Schaffer v. Hoch
This text of 184 Iowa 23 (Schaffer v. Hoch) is published on Counsel Stack Legal Research, covering Supreme Court of Iowa primary law. Counsel Stack provides free access to over 12 million legal documents including statutes, case law, regulations, and constitutions.
Opinion
The terms of the sale, as announced, were that a bankable note, due in 12 months, would be taken for all sums above $10, and that all sums of $10 or under must be paid in cash. One Wenger was the auctioneer, and Pauls was the clerk of the sale. The mare, Nettie, had been slightly [25]*25injured, a few days before the sale, and a guaranty was announced that she would be sound within a reasonable time. At the close of the sale, the defendant made a settlement with the clerk of the sale by giving his note for $371.62, being the sum total of his five purchases. Two or three days later, the defendant called upon Pauls at the bank where he was employed, and claimed the right to withdraw his note previously given, and to give other notes, whereby the oral guaranty given in the sale of the mare Nettie should be reduced to writing. This being assented to by Pauls, the defendant received his former note, and executed two notes, one for $210.62, and another for $161, the latter note having endorsed thereon a recital of the guaranty of the mare for which the note was given. The defendant, having obtained possession of the first note, tore his signature therefrom. It is not claimed that there was any authority in Pauls to assent to what was done on that day. When these notes were presented to the plaintiff, he refused their acceptance. More or less negotiation was had with defendant, both by the plaintiff and by Pauls, in' an effort to have him make a satisfactory settlement, which efforts were quite curtly rebuffed by the defendant. The plaintiff thereupon elected to claim his property, and brought his suit accordingly. The trial court having directed a verdict in favor of the plaintiff, the defendant has appealed.
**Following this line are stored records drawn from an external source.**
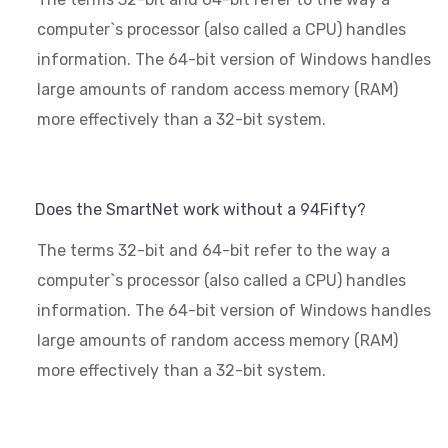
computer`s processor (also called a CPU) handles
information. The 64-bit version of Windows handles
large amounts of random access memory (RAM)
more effectively than a 32-bit system.
Does the SmartNet work without a 94Fifty?
The terms 32-bit and 64-bit refer to the way a
computer`s processor (also called a CPU) handles
information. The 64-bit version of Windows handles
large amounts of random access memory (RAM)
more effectively than a 32-bit system.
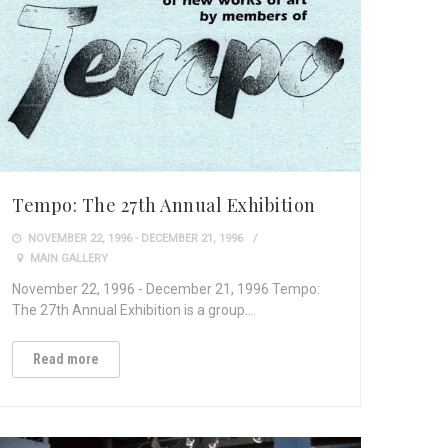
Tempo: The 27th Annual Exhibition
NOVEMBER 22, 1996 - DECEMBER 21, 1996
MAIN GALLERY
November 22, 1996 - December 21, 1996 Tempo:
The 27th Annual Exhibition is a group…
Read more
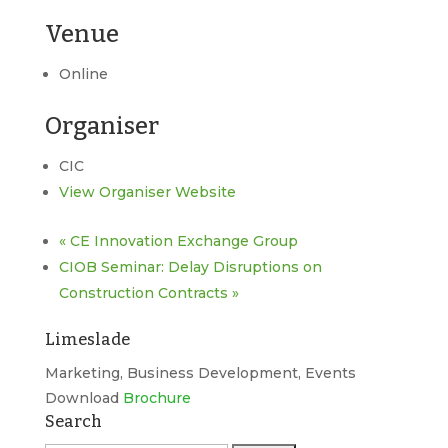
Venue
Online
Organiser
CIC
View Organiser Website
«
CE Innovation Exchange Group
CIOB Seminar: Delay Disruptions on
Construction Contracts
»
Limeslade
Marketing, Business Development, Events
Download
Brochure
Search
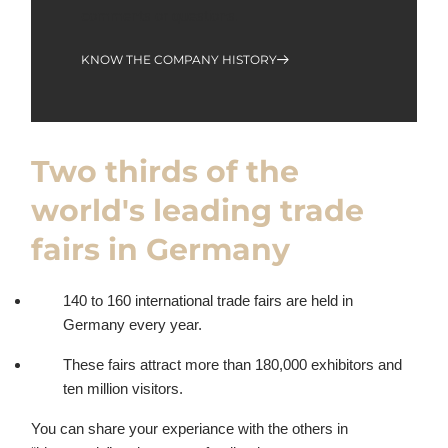
comments or questions.
KNOW THE COMPANY HISTORY
Two thirds of the
world's leading trade
fairs in Germany
140 to 160 international trade fairs are held in
Germany every year.
These fairs attract more than 180,000 exhibitors and
ten million visitors.
You can share your experiance with the others in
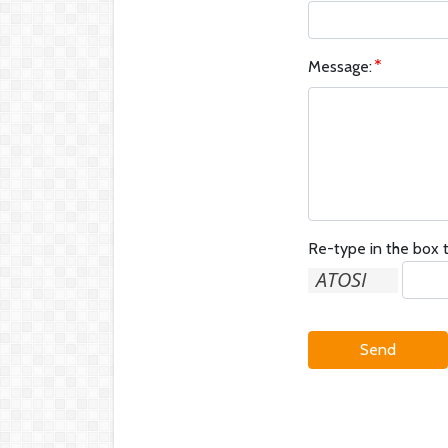
Message:
Re-type in the box t
Send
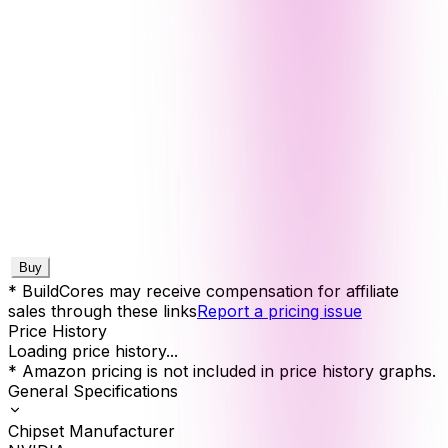
Buy
* BuildCores may receive compensation for affiliate
sales through these links
Report a pricing issue
Price History
Loading price history...
* Amazon pricing is not included in price history graphs.
General Specifications
Chipset Manufacturer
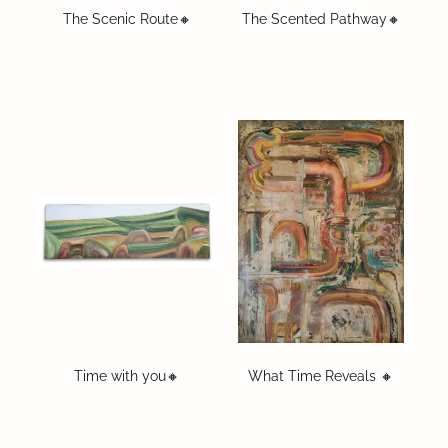
The Scenic Route🔸️
The Scented Pathway🔸️
Time with you🔸️
What Time Reveals 🔸️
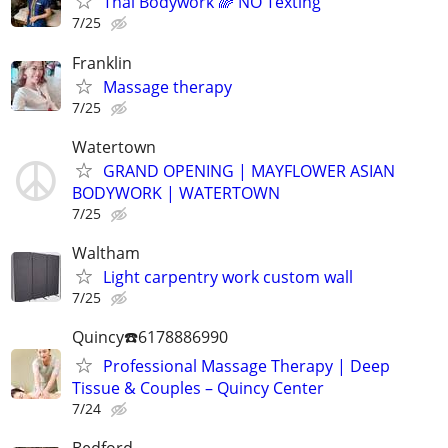
Thai Bodywork 🌈 NO Texting
7/25
Franklin
Massage therapy
7/25
Watertown
GRAND OPENING | MAYFLOWER ASIAN
BODYWORK | WATERTOWN
7/25
Waltham
Light carpentry work custom wall
7/25
Quincy☎️6178886990
Professional Massage Therapy | Deep
Tissue & Couples – Quincy Center
7/24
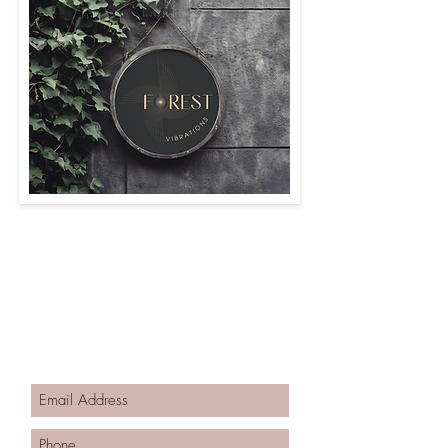
Contact Forest Vibrations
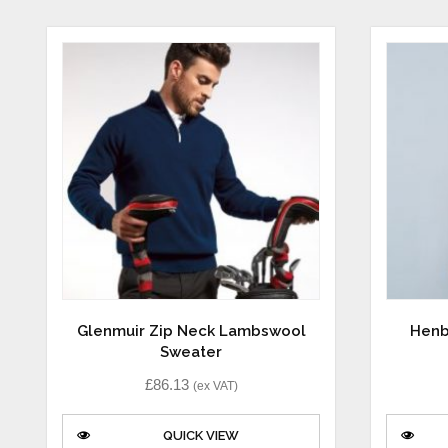
Glenmuir Zip Neck Lambswool
Henb
Sweater
£
86.13
(ex VAT)
QUICK VIEW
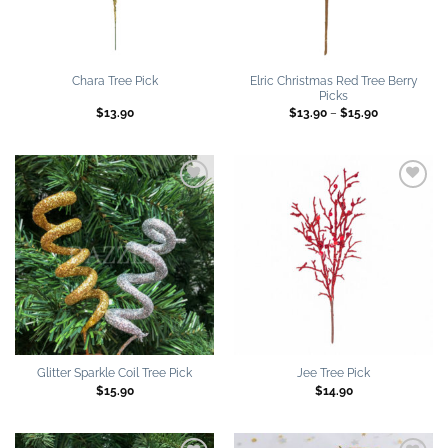
Elric Christmas Red Tree Berry
Chara Tree Pick
Picks
Price
$
13.90
$
13.90
–
$
15.90
range:
$13.90
through
$15.90
Add to
Add to
wishlist
wishlist
Glitter Sparkle Coil Tree Pick
Jee Tree Pick
$
15.90
$
14.90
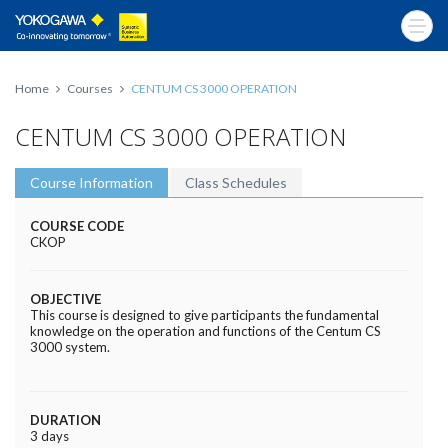
Home
Courses
CENTUM CS 3000 OPERATION
CENTUM CS 3000 OPERATION
Course Information
Class Schedules
COURSE CODE
CKOP
OBJECTIVE
This course is designed to give participants the fundamental
knowledge on the operation and functions of the Centum CS
3000 system.
DURATION
3 days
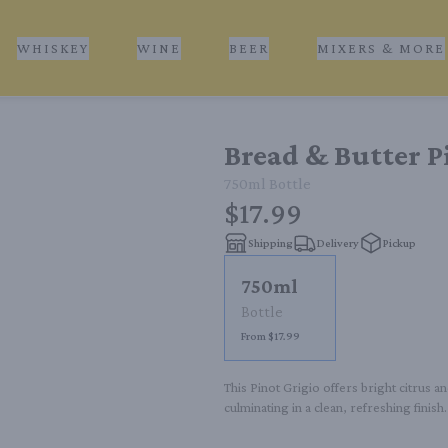
WHISKEY
WINE
BEER
MIXERS & MORE
Bread & Butter P
750ml
Bottle
$17.99
Shipping
Delivery
Pickup
750ml
Bottle
From $17.99
This Pinot Grigio offers bright citrus a
culminating in a clean, refreshing finish.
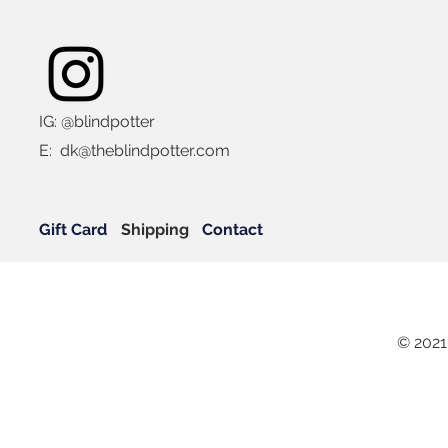
IG: @blindpotter
E:
dk@theblindpotter.com
Gift Card
Shipping
Contact
© 2021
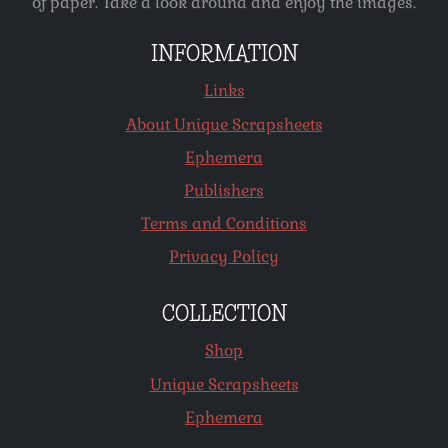
of paper. Take a look around and enjoy the images.
INFORMATION
Links
About Unique Scrapsheets
Ephemera
Publishers
Terms and Conditions
Privacy Policy
COLLECTION
Shop
Unique Scrapsheets
Ephemera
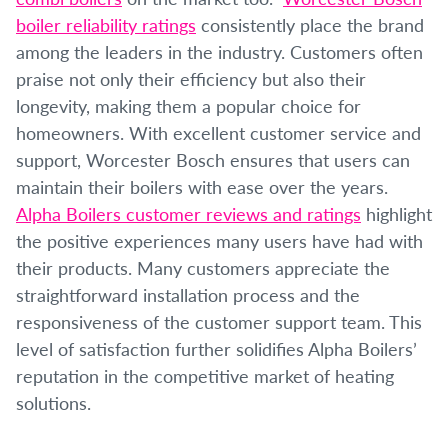
boiler reliability ratings
consistently place the brand
among the leaders in the industry. Customers often
praise not only their efficiency but also their
longevity, making them a popular choice for
homeowners. With excellent customer service and
support, Worcester Bosch ensures that users can
maintain their boilers with ease over the years.
Alpha Boilers customer reviews and ratings
highlight
the positive experiences many users have had with
their products. Many customers appreciate the
straightforward installation process and the
responsiveness of the customer support team. This
level of satisfaction further solidifies Alpha Boilers’
reputation in the competitive market of heating
solutions.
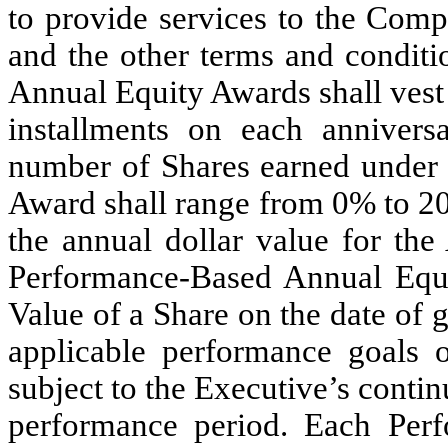
to provide services to the Comp
and the other terms and conditi
Annual Equity Awards shall vest 
installments on each annivers
number of Shares earned under
Award shall range from 0% to 20
the annual dollar value for the
Performance-Based Annual Equi
Value of a Share on the date of 
applicable performance goals o
subject to the Executive’s cont
performance period. Each Per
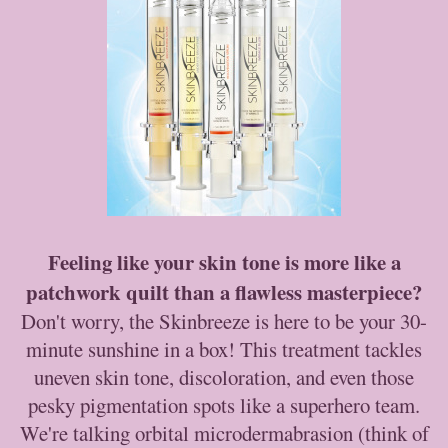
Feeling like your skin tone is more like a
patchwork quilt than a flawless masterpiece?
Don't worry, the Skinbreeze is here to be your 30-
minute sunshine in a box! This treatment tackles
uneven skin tone, discoloration, and even those
pesky pigmentation spots like a superhero team.
We're talking orbital microdermabrasion (think of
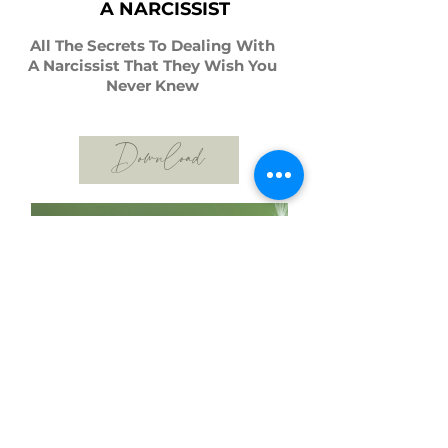
A NARCISSIST
All The Secrets To Dealing With
A Narcissist That They Wish You
Never Knew
Download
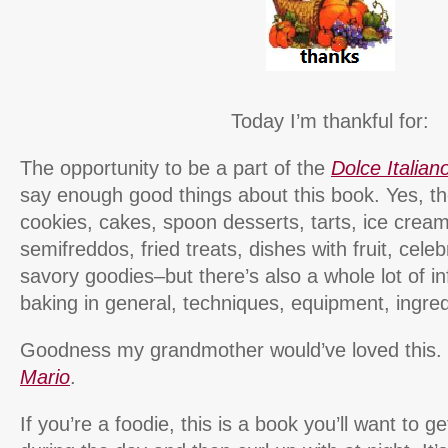
Today I’m thankful for:
The opportunity to be a part of the
Dolce Italian
say enough good things about this book. Yes, th
cookies, cakes, spoon desserts, tarts, ice cream
semifreddos, fried treats, dishes with fruit, cele
savory goodies–but there’s also a whole lot of in
baking in general, techniques, equipment, ingre
Goodness my grandmother would’ve loved this.
Mario
.
If you’re a foodie, this is a book you’ll want to g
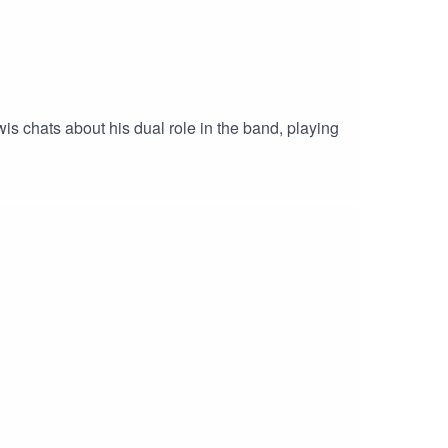
 chats about his dual role in the band, playing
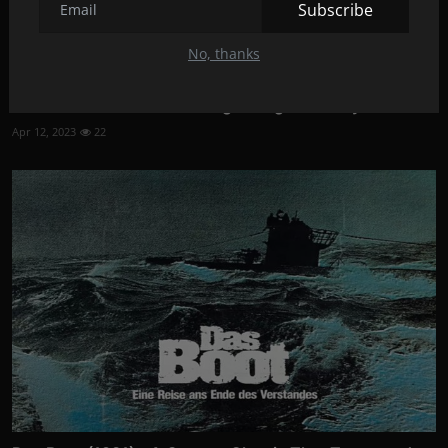
Subscribe
No, thanks
Premature (2014): A Coming-of-Age Comedy
Apr 12, 2023
22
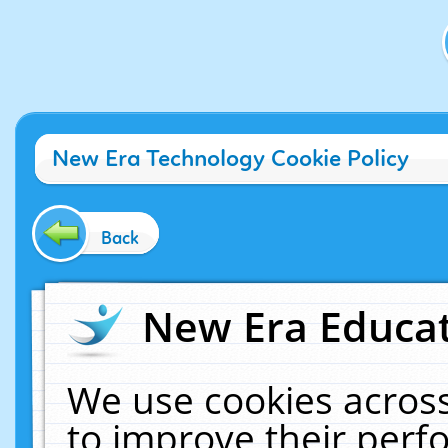
New Era Technology Cookie Policy
Back
New Era Educat
We use cookies across
to improve their per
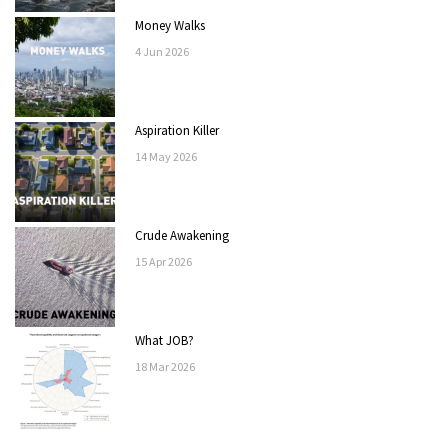
Money Walks
4
Jun
2026
Aspiration Killer
14
May
2026
Crude Awakening
15
Apr
2026
What JOB?
18
Mar
2026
The one proposition which is argued before us, and upon which a reversal is claimed, is that the defendant’s purchases were five separate transactions, and that the right of rescission as to one in no manner affected the completed transaction as to the others; that the plaintiff, having replevined all the property, must necessarily fail as to four items thereof. This argument is predicated upon the theory that the note for $210.62 covered the purchase price of four items, and that it was bankable; and that the $161-note carried the only departure from the terms of the sale.
[26]*26Necessarily, the .defendant has had to rest his claim upon the proposition that title passed to him as a result of a completed settlement therefor. Necessarily, also, he has had to rest upon one settlement for the passing of his title. The title could not have passed to him at both settlements. He has, therefore, rested his claim of title passed, upon the first settlement; and we rest thereon in our consideration of the appeal.
There is room here for the argument that this attempted rescission by the purchaser was illegal and ineffective, for want of authority in Pauls to assent thereto. If the question of legality of the rescission by the purchaser were controlling, this argument would be available against the purchaser, and not in his behalf. Even though the purported rescission on his part were wrongful and legally ineffective, yet, pursuant thereto, he had obtained possession of the note and destroyed it. He thereby made the purported rescission a fact accomplished (fait accompli) and put it beyond the power of the seller to resist, and beyond the power of himself to yield or to revoke. By the destruction of - the note, he had not only repudiated the settlement, but' had rendered impossible the restoration thereof.
[28]*28This is not a case where a seller undertakes to rescind a sale on credit, because of a subsequent failure of the purchaser to pay. The authorities, therefore, which deny to the seller such right, are not in point. This is a case where the sale itself has failed of culmination through the act of the purchaser. It bears some analogy in principle to those cases where a check is accepted by a seller in settlement of the purchase price, and is later dishonored. The settlement is regarded in law as tentative and conditional, and the seller may ignore it and retake his property. Gray Bros. v. Otto, 178 Iowa 854. The verdict was rightfully directed, and the judgment is — Affirmed.